Gefederte Gerätefüsse

  • Da kommen wir der Sache doch schon recht nahe. "Nur Federn" ergibt ein System, was von sich aus zu schwingen in der Lage ist und somit für den vorgesehenen Zweck sogar kontraproduktiv sein kann: je nachdem, wie es angeregt wird, liegt dessen Resonanzfrequenz in einem auditiv ungünstigen Bereich (abhängig von Federkonstante und Masse). Genau das gilt es zu bedämpfen, das könnte mit Sylomer-Pfropfen schon ganz gut gelingen. (Meiner Ansicht nach würde auch ganz ordinärer Schaumstoff diesen Zweck schon ganz passabel erfüllen.)

    eine Resofrequenz ist mit Stahl/ Spiralfdedern ohne weiteres , tiefer (1,5 -7Hz ) als mit Elastomere ( im günstigsten Fall 6Hz ) zu erreichen.
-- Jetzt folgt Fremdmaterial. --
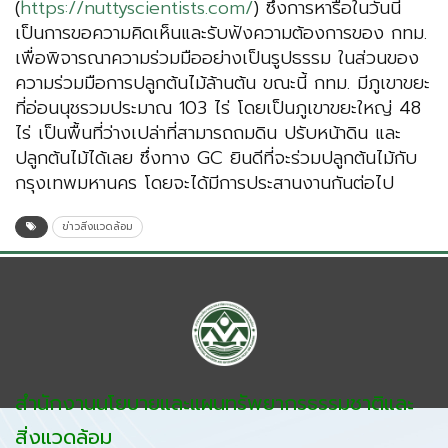
(
https://nuttyscientists.com/
) ซึ่งการหารือในวันนี้
เป็นการขอความคิดเห็นและรับฟังความต้องการของ กทม.
เพื่อพิจารณาความร่วมมืออย่างเป็นรูปธรรม ในส่วนของ
ความร่วมมือการปลูกต้นไม้ล้านต้น ขณะนี้ กทม. มีภูเขาขยะ
ที่อ่อนนุชรวมประมาณ 103 ไร่ โดยเป็นภูเขาขยะใหญ่ 48
ไร่ เป็นพื้นที่ว่างเปล่าที่สามารถถมดิน ปรับหน้าดิน และ
ปลูกต้นไม้ได้เลย ซึ่งทาง GC ยินดีที่จะร่วมปลูกต้นไม้กับ
กรุงเทพมหานคร โดยจะได้มีการประสานงานกันต่อไป
ข่าวสิ่งแวดล้อม
สำนักงานนโยบายและแผนทรัพยากรธรรมชาติและ
สิ่งแวดล้อม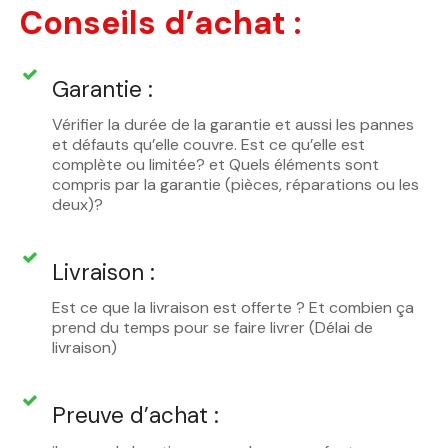
Conseils d’achat :
Garantie :
Vérifier la durée de la garantie et aussi les pannes
et défauts qu’elle couvre. Est ce qu’elle est
complète ou limitée? et Quels éléments sont
compris par la garantie (pièces, réparations ou les
deux)?
Livraison :
Est ce que la livraison est offerte ? Et combien ça
prend du temps pour se faire livrer (Délai de
livraison)
Preuve d’achat :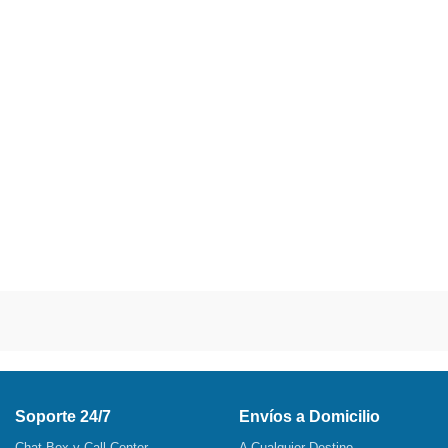
Soporte 24/7
Envíos a Domicilio
Chat Box y Call Center
A Cualquier Destino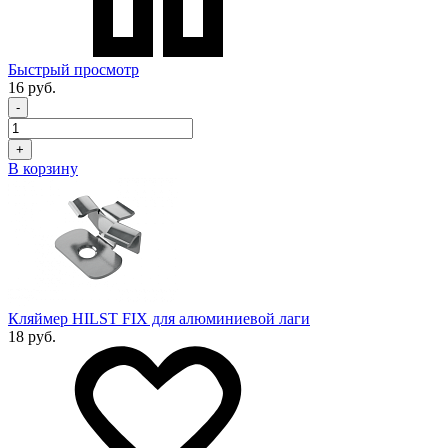
Быстрый просмотр
16 руб.
-
+
В корзину
Кляймер HILST FIX для алюминиевой лаги
18 руб.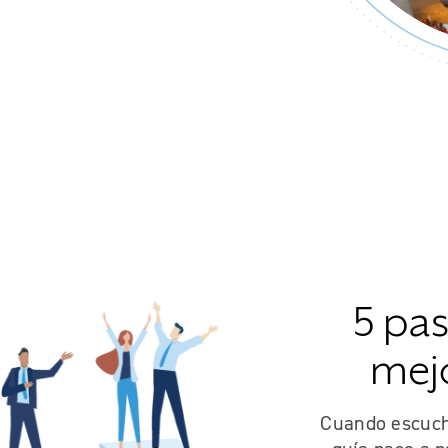
5 pa
mej
Cuando escuch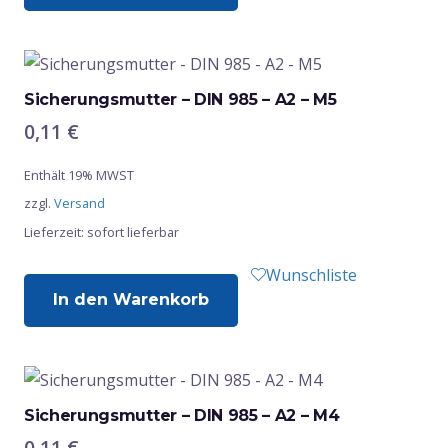
Sicherungsmutter – DIN 985 – A2 – M5
0,11
€
Enthält 19% MWST
zzgl.
Versand
Lieferzeit: sofort lieferbar
Wunschliste
In den Warenkorb
Sicherungsmutter – DIN 985 – A2 – M4
0,11
€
Sylomer benötigt schon den Typ 110 und der wiederum ist für gängige LW Gewichte zu steif.


    bei diesen oben gezeigte Federn ist die F-Konstante 10mm = 5Hz , bei etwas Überlast ist man schnell bei 4Hz und die meisten TA/ARM Reso liegt oft über 8Hz . Somit mit 6dB Abstand

  • eine Resofrequenz ist mit Stahl/ Spiralfdedern ohne weiteres , tiefer (1,5 -7Hz ) als mit Elastomere ( im günstigsten Fall 6Hz ) zu erreichen. Sylomer benötigt schon den Typ 110 und der wiederum ist für gängige LW Gewichte zu steif.


    bei diesen oben gezeigte Federn ist die F-Konstante 10mm = 5Hz , bei etwas Überlast ist man schnell bei 4Hz und die meisten TA/ARM Reso liegt oft über 8Hz . Somit mit 6dB Abstand

    Oh, Du kennst die Federkonstante? Und kannst daraus, in Unkenntnis der gefederten Masse, die Resonanzfrequenz ableiten? Im Übrigen ist die Einheit der Federkonstante nicht 1 Hz (nach SI: 1/s), sondern 1 N/m.


    Ganz unabhängig davon ist nicht unbedingt die Resonanzfrequenz selbst das Problem (wobei 1,5...7 Hz für ein Audiosystem höchst problematisch sind: wenn eine solche Frequenz das Audiosignal überlagert, hast Du ein astreines Vibrato), sondern viel mehr die Dämpfung der maximalen Amplitude, die bekanntermaßen bei f(Res) am höchsten ist. Ich erinnere an das Beispiel mit dem Automobil, das keine Stoßdämpfer hat...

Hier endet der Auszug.